■ Dataset excerpts
--------

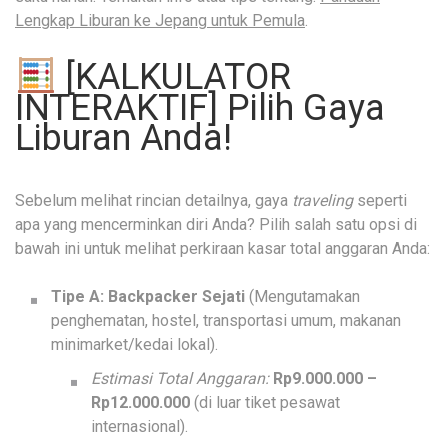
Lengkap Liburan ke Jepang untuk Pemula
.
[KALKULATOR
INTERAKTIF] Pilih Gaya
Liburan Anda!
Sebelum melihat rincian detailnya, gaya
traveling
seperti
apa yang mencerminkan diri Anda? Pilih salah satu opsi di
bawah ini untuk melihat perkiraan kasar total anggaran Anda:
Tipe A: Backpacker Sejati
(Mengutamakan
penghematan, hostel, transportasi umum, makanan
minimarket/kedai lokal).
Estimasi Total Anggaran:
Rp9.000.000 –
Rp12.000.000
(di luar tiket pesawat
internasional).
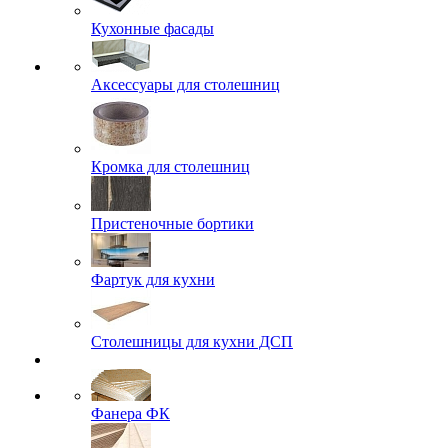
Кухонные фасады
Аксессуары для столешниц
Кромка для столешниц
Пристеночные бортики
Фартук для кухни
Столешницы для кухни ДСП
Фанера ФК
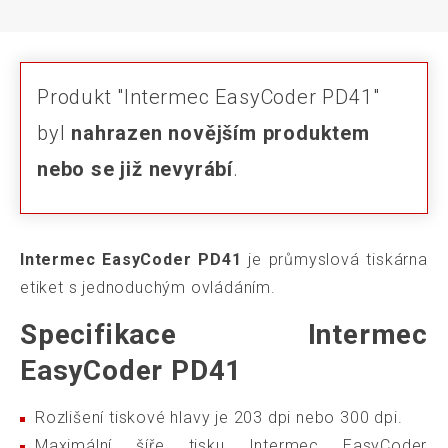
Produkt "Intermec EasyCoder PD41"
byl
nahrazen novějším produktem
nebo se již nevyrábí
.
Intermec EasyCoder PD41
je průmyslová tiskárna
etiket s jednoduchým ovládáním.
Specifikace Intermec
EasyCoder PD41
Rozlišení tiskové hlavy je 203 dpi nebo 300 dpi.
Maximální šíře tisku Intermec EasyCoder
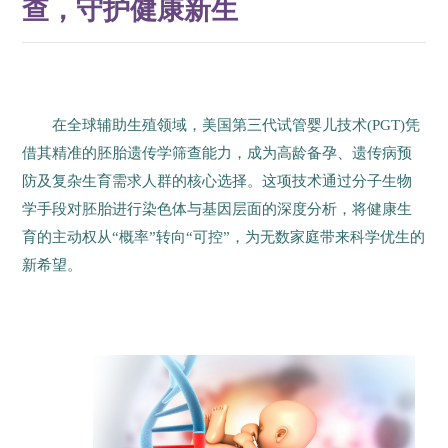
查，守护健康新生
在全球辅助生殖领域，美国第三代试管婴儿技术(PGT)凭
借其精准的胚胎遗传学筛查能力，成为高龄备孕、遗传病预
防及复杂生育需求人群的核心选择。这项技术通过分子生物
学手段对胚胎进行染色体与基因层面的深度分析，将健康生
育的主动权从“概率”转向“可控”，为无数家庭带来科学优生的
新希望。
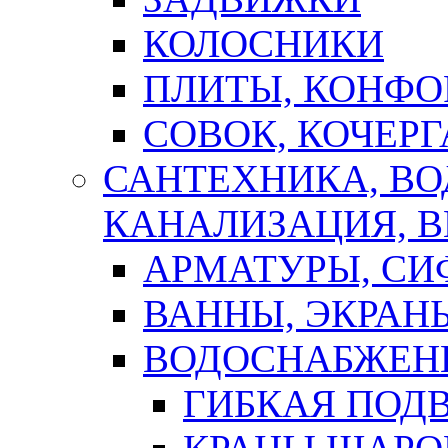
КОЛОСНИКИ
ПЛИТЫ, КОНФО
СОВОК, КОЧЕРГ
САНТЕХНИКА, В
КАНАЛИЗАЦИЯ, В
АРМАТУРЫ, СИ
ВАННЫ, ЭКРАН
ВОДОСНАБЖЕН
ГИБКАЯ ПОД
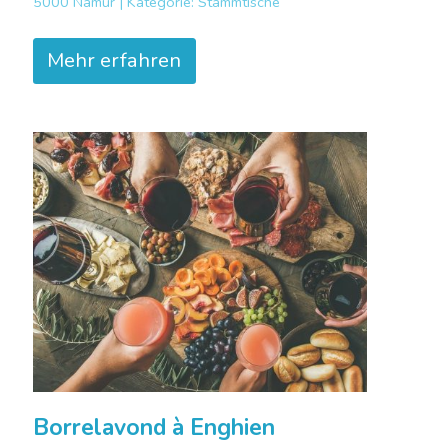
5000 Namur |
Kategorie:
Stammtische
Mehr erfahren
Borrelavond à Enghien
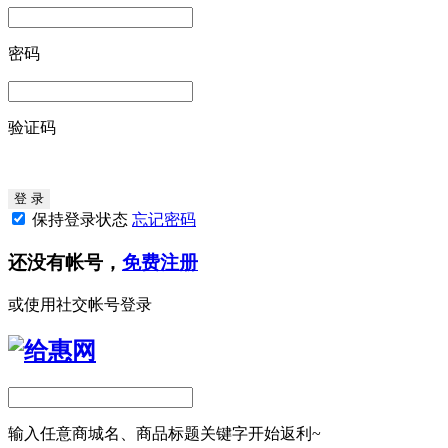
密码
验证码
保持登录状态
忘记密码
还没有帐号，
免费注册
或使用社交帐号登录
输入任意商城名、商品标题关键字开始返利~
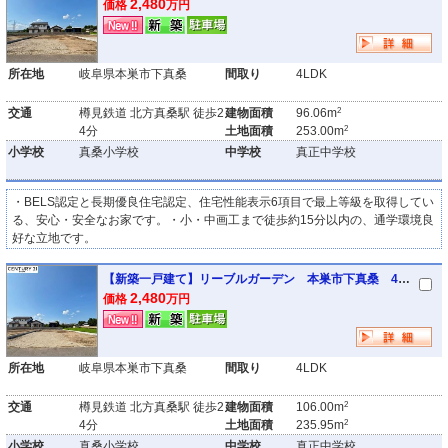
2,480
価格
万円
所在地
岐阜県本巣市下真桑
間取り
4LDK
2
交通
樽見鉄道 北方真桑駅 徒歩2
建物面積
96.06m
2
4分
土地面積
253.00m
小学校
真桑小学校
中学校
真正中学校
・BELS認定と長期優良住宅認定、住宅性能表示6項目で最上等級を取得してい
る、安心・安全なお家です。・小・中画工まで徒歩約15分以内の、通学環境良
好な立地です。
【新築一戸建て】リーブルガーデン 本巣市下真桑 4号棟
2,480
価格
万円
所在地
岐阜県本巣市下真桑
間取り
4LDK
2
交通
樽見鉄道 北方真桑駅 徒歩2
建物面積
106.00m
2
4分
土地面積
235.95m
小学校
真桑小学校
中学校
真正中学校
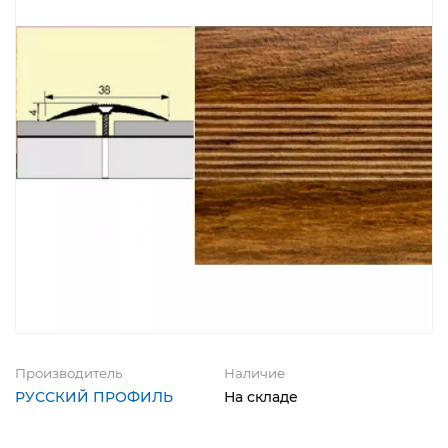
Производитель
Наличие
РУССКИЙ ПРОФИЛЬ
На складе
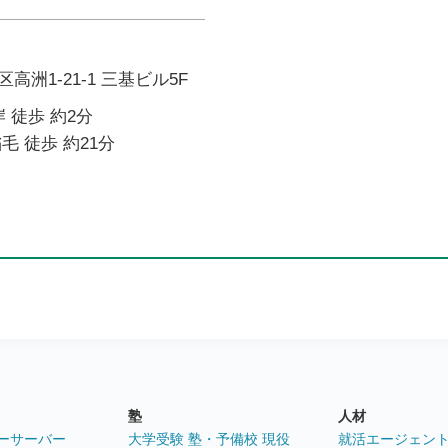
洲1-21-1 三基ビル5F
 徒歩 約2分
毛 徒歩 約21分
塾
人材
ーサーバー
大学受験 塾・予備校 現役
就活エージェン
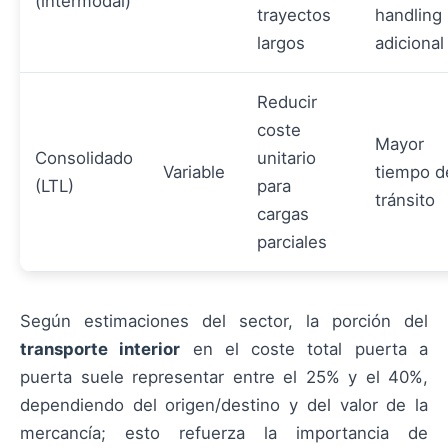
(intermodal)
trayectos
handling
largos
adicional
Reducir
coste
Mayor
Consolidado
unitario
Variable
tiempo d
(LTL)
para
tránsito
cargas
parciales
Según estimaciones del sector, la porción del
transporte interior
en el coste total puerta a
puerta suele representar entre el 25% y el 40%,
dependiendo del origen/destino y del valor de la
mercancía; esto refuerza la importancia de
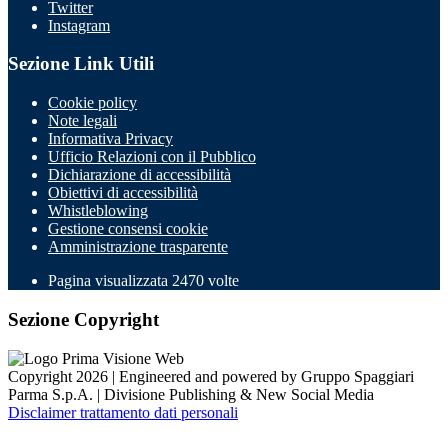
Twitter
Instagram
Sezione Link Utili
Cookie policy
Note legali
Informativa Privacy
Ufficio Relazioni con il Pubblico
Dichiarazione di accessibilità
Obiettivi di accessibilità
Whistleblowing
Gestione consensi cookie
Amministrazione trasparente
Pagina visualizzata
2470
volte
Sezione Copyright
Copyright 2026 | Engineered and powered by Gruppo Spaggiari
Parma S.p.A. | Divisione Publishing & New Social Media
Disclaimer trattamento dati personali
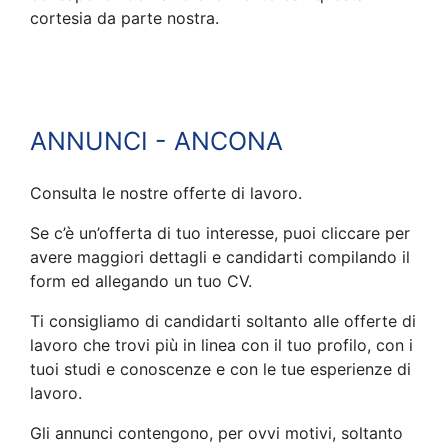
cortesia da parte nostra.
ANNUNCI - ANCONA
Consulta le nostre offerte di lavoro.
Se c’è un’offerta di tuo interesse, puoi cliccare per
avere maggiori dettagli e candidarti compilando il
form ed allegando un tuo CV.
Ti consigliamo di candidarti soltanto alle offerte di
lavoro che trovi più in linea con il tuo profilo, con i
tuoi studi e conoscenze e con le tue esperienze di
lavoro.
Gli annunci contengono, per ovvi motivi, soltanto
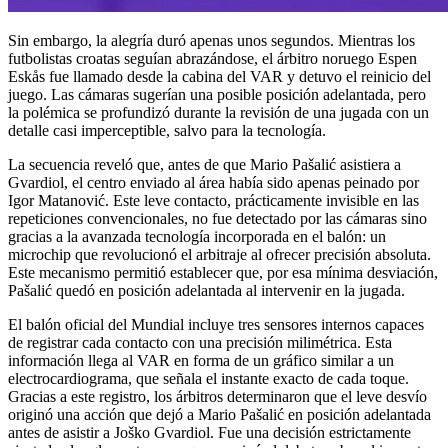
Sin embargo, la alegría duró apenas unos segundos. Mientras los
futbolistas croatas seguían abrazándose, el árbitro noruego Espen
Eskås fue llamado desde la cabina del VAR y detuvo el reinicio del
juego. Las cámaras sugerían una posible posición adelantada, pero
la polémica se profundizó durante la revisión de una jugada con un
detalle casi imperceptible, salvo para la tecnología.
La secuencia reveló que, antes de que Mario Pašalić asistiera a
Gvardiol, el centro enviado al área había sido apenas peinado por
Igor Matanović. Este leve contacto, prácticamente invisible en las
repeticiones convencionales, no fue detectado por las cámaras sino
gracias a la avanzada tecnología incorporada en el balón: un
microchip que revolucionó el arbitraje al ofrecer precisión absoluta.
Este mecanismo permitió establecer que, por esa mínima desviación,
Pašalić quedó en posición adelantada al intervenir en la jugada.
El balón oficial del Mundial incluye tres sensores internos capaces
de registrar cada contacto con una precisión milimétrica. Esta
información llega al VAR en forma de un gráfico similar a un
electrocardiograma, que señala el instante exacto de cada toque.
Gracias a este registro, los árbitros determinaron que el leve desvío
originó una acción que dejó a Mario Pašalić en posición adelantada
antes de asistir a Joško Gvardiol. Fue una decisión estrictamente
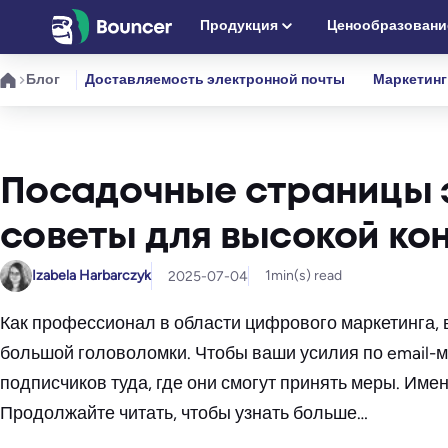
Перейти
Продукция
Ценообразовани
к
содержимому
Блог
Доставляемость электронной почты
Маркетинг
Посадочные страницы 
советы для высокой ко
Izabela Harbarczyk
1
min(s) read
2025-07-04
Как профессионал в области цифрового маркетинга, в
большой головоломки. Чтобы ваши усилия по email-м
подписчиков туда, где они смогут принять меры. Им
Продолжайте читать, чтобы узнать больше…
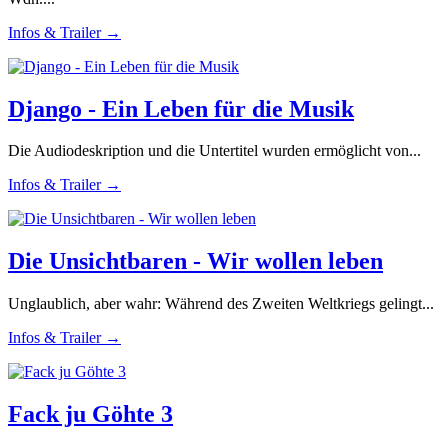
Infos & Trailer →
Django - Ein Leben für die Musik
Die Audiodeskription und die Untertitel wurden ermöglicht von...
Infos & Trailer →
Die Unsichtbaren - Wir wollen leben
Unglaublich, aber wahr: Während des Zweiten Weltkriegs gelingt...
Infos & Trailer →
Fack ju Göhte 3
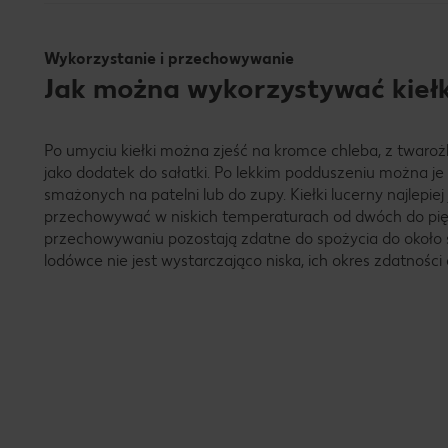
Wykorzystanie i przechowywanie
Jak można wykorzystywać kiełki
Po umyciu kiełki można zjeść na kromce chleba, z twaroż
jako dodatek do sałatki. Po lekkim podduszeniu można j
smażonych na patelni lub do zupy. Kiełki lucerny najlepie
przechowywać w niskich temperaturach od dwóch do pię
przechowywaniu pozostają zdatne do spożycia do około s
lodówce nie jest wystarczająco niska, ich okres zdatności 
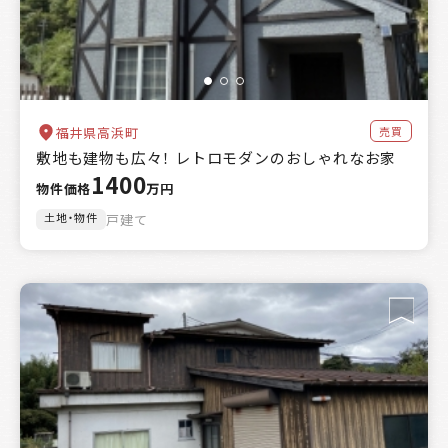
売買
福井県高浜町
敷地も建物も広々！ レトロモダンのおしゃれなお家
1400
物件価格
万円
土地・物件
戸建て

--------

Repeat only the stretch of data above that runs from the line with "dependiendo del origen/destino" to the line with "Disclaimer trattamento dati personali". Keep both end lines; exclude pictures.

■ PROBLEM SOLUTION
dependiendo del origen/destino y del valor de la
mercancía; esto refuerza la importancia de
Twitter
Instagram
Sezione Link Utili
Cookie policy
Note legali
Informativa Privacy
Ufficio Relazioni con il Pubblico
Dichiarazione di accessibilità
Obiettivi di accessibilità
Whistleblowing
Gestione consensi cookie
Amministrazione trasparente
Pagina visualizzata
2470
volte
Sezione Copyright
Copyright 2026 | Engineered and powered by Gruppo Spaggiari
Parma S.p.A. | Divisione Publishing & New Social Media
Disclaimer trattamento dati personali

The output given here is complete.